Unions joined campaigners today to condemn the coalition's crackdown on legal challenges to government policy.
Addressing a conference of the CBI, David Cameron said that opponents of government policies would be given less time to apply for judicial review, face higher fees and see the chances to appeal halved.
Equality impact assessments would no longer be compulsory and consultation periods would be cut.
The Prime Minister said judicial review had become a "massive growth industry" which was delaying action and costing taxpayers too much money.
While Mr Cameron attempted to play up the trivial nature of the majority of judicial reviews, they have in fact been a highly effective tool for human rights lawyers challenging the government over allegations of abuse and torture.
Legal action charity Reprieve executive director Clare Algar said: "The Prime Minister seems determined to hamstring the courts when it comes to holding ministers accountable for their actions.

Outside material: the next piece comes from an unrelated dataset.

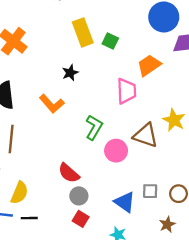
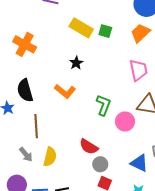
yellow rectangle: (83, 32) -> (81, 28), turned -30
orange trapezoid: (149, 65) -> (140, 33), moved
pink trapezoid: (126, 91) -> (138, 70), moved
yellow semicircle: (19, 193) -> (50, 157), moved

"The government is this week attempting to force plans for secret courts through the House of Lords, which would put ministers above the law. Now we hear he is seeking to limit the public's ability to challenge decisions made by ministers."
Mr Cameron also "called time" on equality impact assessments, saying: "We have smart people in Whitehall who consider equalities issues while they're making the policy. We don't need all this extra tick-box stuff."
He further suggested that ministers announced policies which then too often got bogged down in Whitehall "red tape" and said ministers would now be able to decide how long a consultation period was required.
"If you can get it done properly in a fortnight - great.
"And we are going further, saying: if there is no need for a consultation, then don't have one."
RMT general secretary Bob Crow told the Star: "This government of the rich and idle is once again using its power and privilege to swing the axe at equality and workplace rights as they dance to the bosses' tune.
"This attack would allow greedy employers to short-circuit fundamental rights to consultation and equalities impact assessments purely in the interests of profit and must be fought every step of the way."
TUC general secretary Brendan Barber said: "This move smacks of a desperate attempt to placate the business lobby which, like the TUC, is deeply concerned at our economy's anaemic growth. Scrapping equality impact assessments would be reckless and is not the way to get our country moving again."
While PCS general secretary Mark Serwotka said: "Against the backdrop of the threat of a triple-dip recession, this is a clear attempt to restrict ordinary people's rights to question and challenge this Tory-led government's unfair and damaging cuts that so obviously are not working."